Luck of the Irish

Kate Hennessey, sports writer

As soon as the dancers came tapping and kicking out onto the stage, she was instantly drawn into the rhythms and beats of their feet. Tabby Stowers, junior, saw her stepfather performing on the bagpipes with a procession of Irish dancers in an opening ceremony recital in St. Charles.

At just 7 years old, she knew immediately that is what she wanted to do. Her stepfather’s Irish heritage came from his parents, she said. Jackson Stowers’ practice of the Irish culture, including seeing him perform with Irish dancers made an impact on her.

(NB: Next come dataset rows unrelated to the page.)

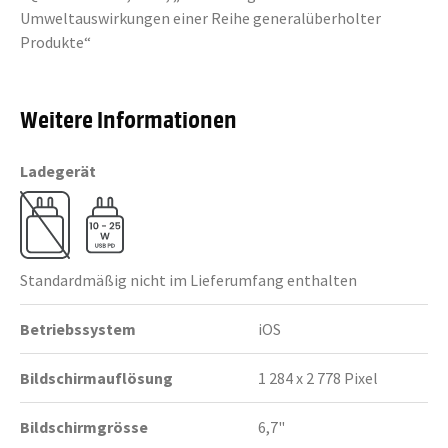
Umweltauswirkungen einer Reihe generalüberholter
Produkte“
Weitere Informationen
Ladegerät
Standardmäßig nicht im Lieferumfang enthalten
Betriebssystem
iOS
Bildschirmauflösung
1 284 x 2 778 Pixel
Bildschirmgrösse
6,7"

“Dancing at practice and hearing all the cool beats and how fast people move their feet, that’s what really got to me,” Stowers said. “I just love moving around, I’m a very athletic person, so [I enjoy] moving around the stage.“

Tabby could tell her dad was happy that she chose to Irish dance, she said. What made him happy was that he could tell she thoroughly enjoyed Irish dancing, without feeling pressured to perform.

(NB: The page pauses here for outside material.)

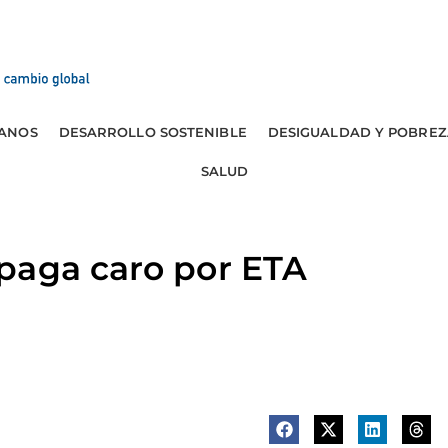
ANOS
DESARROLLO SOSTENIBLE
DESIGUALDAD Y POBREZ
SALUD
paga caro por ETA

“Before she started dancing, I thought Irish dancing was kind of boring,” Jackson said. “After watching her, I see how complicated it is with the feet movement and speed. It’s great she chose this dance on her own and is really good at it.”

Over the course of almost a decade, Jackson has grown proud of Tabby’s performances. His most recent proud moment is when Stowers made it to the Mid-America Regional Championships last year, where she reached her goal by medaling in the competition.

“The best thing about her dancing is her smile when she’s on stage,” Jackson said. “Other teachers and parents will come up to me and compliment it.”

Tabby’s dance teacher, Katie Stegeman, has been coaching Tabby for eight years. She has watched Tabby grow as both a dancer and person during this time.

“In the past couple years Tabby has pushed [herself] to reach [her] full potential,” Stegeman said. “She works hard in class, works outside of practice and takes the opportunity to have private classes.”

At the expense of doing a time consuming sport, thoughts of quitting dance came after years of practice and competitions. Some of these competitions included a trip to the World Championships in Dublin to compete with the best dancers in the world and a soloist spot at Nationals last year, in Orlando, FL. “I’ve always had thoughts about, What if I quit Irish dancing? Would that affect me in any way?” Stowers said. “Sometimes I get tired of it. Sometimes I don’t want to go to practice.”

The thought of not hearing her name announced at recalls, where judges calculate points and then call out the names of dancers who pass through to the last round of the competition, still scares her. Anticipation of the treasured medal ceremonies at the end of competitions, helps her return to practice each week, Stowers said.

“[Going] to a competition and working hard, even if you didn’t want to, but you still try your best and [afterwards you go up on stage to receive a medal,” Tabby said. “[When the] medal says you’re one of the best dancers in the nation or region, that’s what really keeps me going. If I didn’t do well in dance then I probably would’ve stopped a long time ago.”

According to Tabby, what may be the most important factor of Irish dancing, second to dancing, is how the dancers look. The “outfit factor” can cost thousands of dollars and take at least an hour to get ready.

“Say you have two people,” Stowers said. “One of them is wearing a regular black dress, no bling, and they have no makeup [or] wig. [The other person] wears bling, has a wig and has outdone themselves. They dance the same, [but] typically the judges will judge higher for the person that put more on because they seem like they put more effort into what they’re doing.”